§ What to work on:
Images in the entries are to be skipped, and everything else is to be written out exactly.

§ Supplied records:
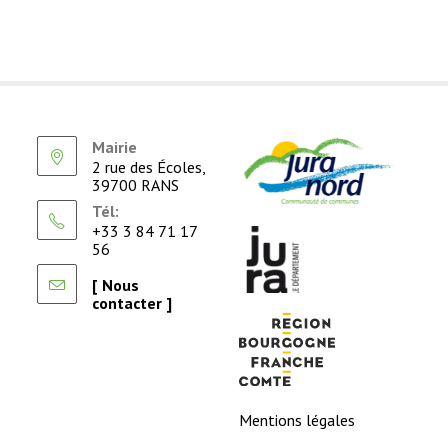
Mairie
2 rue des Écoles,
39700 RANS
Tél:
+33 3 84 71 17
56
[ Nous
contacter ]
Mentions légales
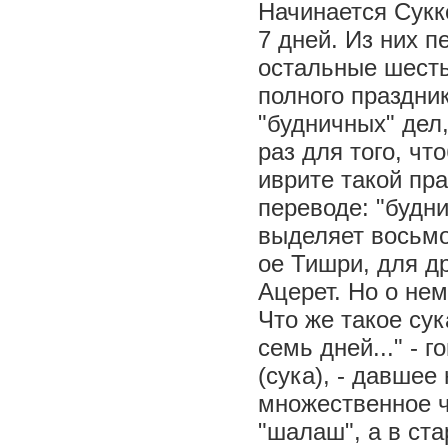
Начинается Сукк
7 дней. Из них п
остальные шесть
полного праздник
"будничных" дел,
раз для того, чт
иврите такой пр
переводе: "будни
выделяет восьмой
ое Тишри, для д
Ацерет. Но о нем
Что же такое сук
семь дней..." - 
(сука), - давшее
множественное чи
"шалаш", а в ста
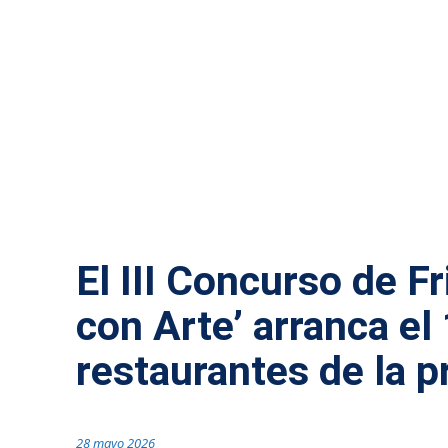
GASTRONOMÍA
El III Concurso de F
con Arte’ arranca el
restaurantes de la p
28 mayo 2026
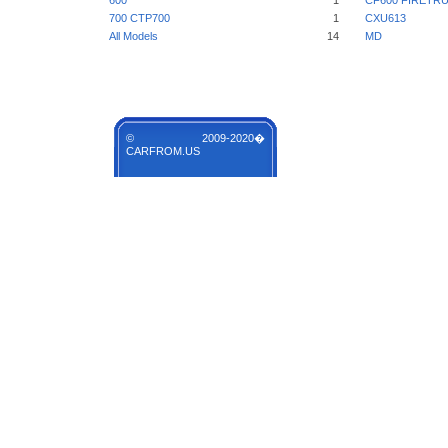
600
1
CF600 FIRETR
700 CTP700
1
CXU613
All Models
14
MD
© 2009-2020�
CARFROM.US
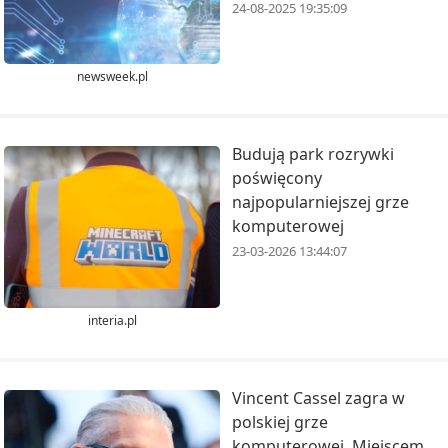
24-08-2025 19:35:09
newsweek.pl
Budują park rozrywki
poświęcony
najpopularniejszej grze
komputerowej
23-03-2026 13:44:07
interia.pl
Vincent Cassel zagra w
polskiej grze
komputerowej. Miejscem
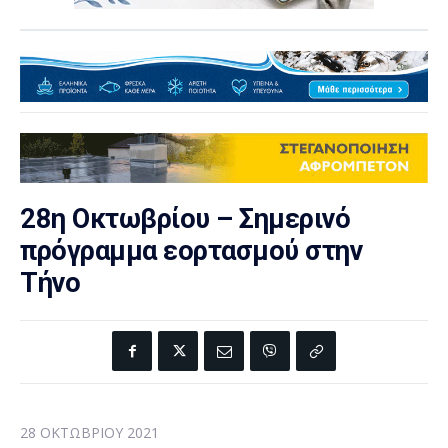
28η Οκτωβρίου – Σημερινό
πρόγραμμα εορτασμού στην
Τήνο
28 ΟΚΤΩΒΡΊΟΥ 2021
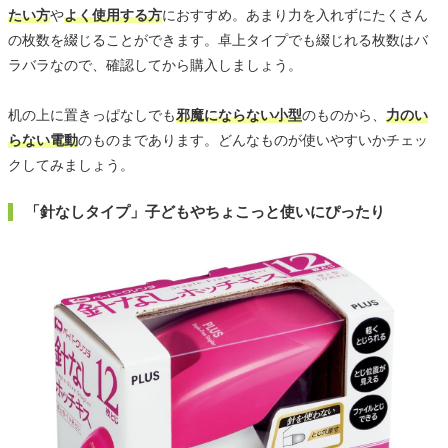
たい方
や
よく使用する方
におすすめ。あまり力を入れずにたくさん
の枚数を綴じることができます。卓上タイプでも綴じれる枚数はバ
ラバラなので、確認してから購入しましょう。
机の上に置きっぱなしでも
邪魔にならない小型
のものから、
力のい
らない電動
のものまであります。どんなものが使いやすいかチェッ
クしてみましょう。
「針なしタイプ」子どもやちょこっと使いにぴったり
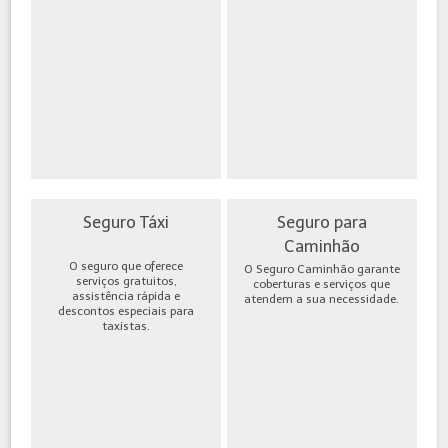
Seguro Táxi
Seguro para
Caminhão
O seguro que oferece
O Seguro Caminhão garante
serviços gratuitos,
coberturas e serviços que
assistência rápida e
atendem a sua necessidade.
descontos especiais para
taxistas.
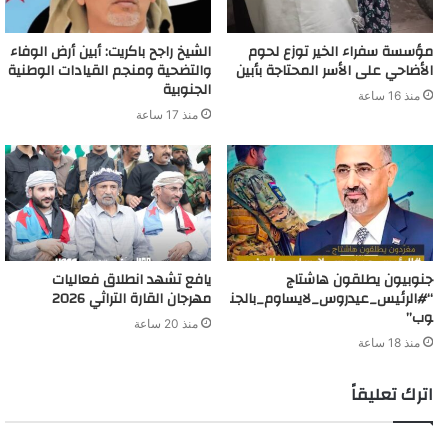
مؤسسة سفراء الخير توزع لحوم
الشيخ راجح باكريت: أبين أرض الوفاء
الأضاحي على الأسر المحتاجة بأبين
والتضحية ومنجم القيادات الوطنية
الجنوبية
منذ 16 ساعة
منذ 17 ساعة
جنوبيون يطلقون هاشتاج
يافع تشهد انطلاق فعاليات
“#الرئيس_عيدروس_لايساوم_بالجن
مهرجان القارة التراثي 2026
وب”
منذ 20 ساعة
منذ 18 ساعة
اترك تعليقاً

§ Exercise output:
Mairie
2 rue des Écoles,
39700 RANS
Tél:
+33 3 84 71 17
56
[ Nous
contacter ]
Mentions légales
Начинается Сукк
7 дней. Из них п
остальные шесть
полного праздник
"будничных" дел,
раз для того, чт
иврите такой пр
переводе: "будни
выделяет восьмой
ое Тишри, для д
Ацерет. Но о нем
Что же такое сук
семь дней..." - 
(сука), - давшее
множественное чи
"шалаш", а в ста
GASTRONOMÍA
El III Concurso de F
con Arte’ arranca el
restaurantes de la p
28 mayo 2026
600
1
CF600 FIRETR
700 CTP700
1
CXU613
All Models
14
MD
© 2009-2020�
CARFROM.US
24-08-2025 19:35:09
newsweek.pl
Budują park rozrywki
poświęcony
najpopularniejszej grze
komputerowej
23-03-2026 13:44:07
interia.pl
Vincent Cassel zagra w
polskiej grze
komputerowej. Miejscem
28η Οκτωβρίου – Σημερινό
πρόγραμμα εορτασμού στην
Τήνο
28 ΟΚΤΩΒΡΊΟΥ 2021
たい方
や
よく使用する方
におすすめ。あまり力を入れずにたくさん
の枚数を綴じることができます。卓上タイプでも綴じれる枚数はバ
ラバラなので、確認してから購入しましょう。
机の上に置きっぱなしでも
邪魔にならない小型
のものから、
力のい
らない電動
のものまであります。どんなものが使いやすいかチェッ
クしてみましょう。
「針なしタイプ」子どもやちょこっと使いにぴったり
Seguro Táxi
Seguro para
Caminhão
O seguro que oferece
O Seguro Caminhão garante
serviços gratuitos,
coberturas e serviços que
assistência rápida e
atendem a sua necessidade.
descontos especiais para
taxistas.
مؤسسة سفراء الخير توزع لحوم
الشيخ راجح باكريت: أبين أرض الوفاء
الأضاحي على الأسر المحتاجة بأبين
والتضحية ومنجم القيادات الوطنية
الجنوبية
منذ 16 ساعة
منذ 17 ساعة
جنوبيون يطلقون هاشتاج
يافع تشهد انطلاق فعاليات
“#الرئيس_عيدروس_لايساوم_بالجن
مهرجان القارة التراثي 2026
وب”
منذ 20 ساعة
منذ 18 ساعة
اترك تعليقاً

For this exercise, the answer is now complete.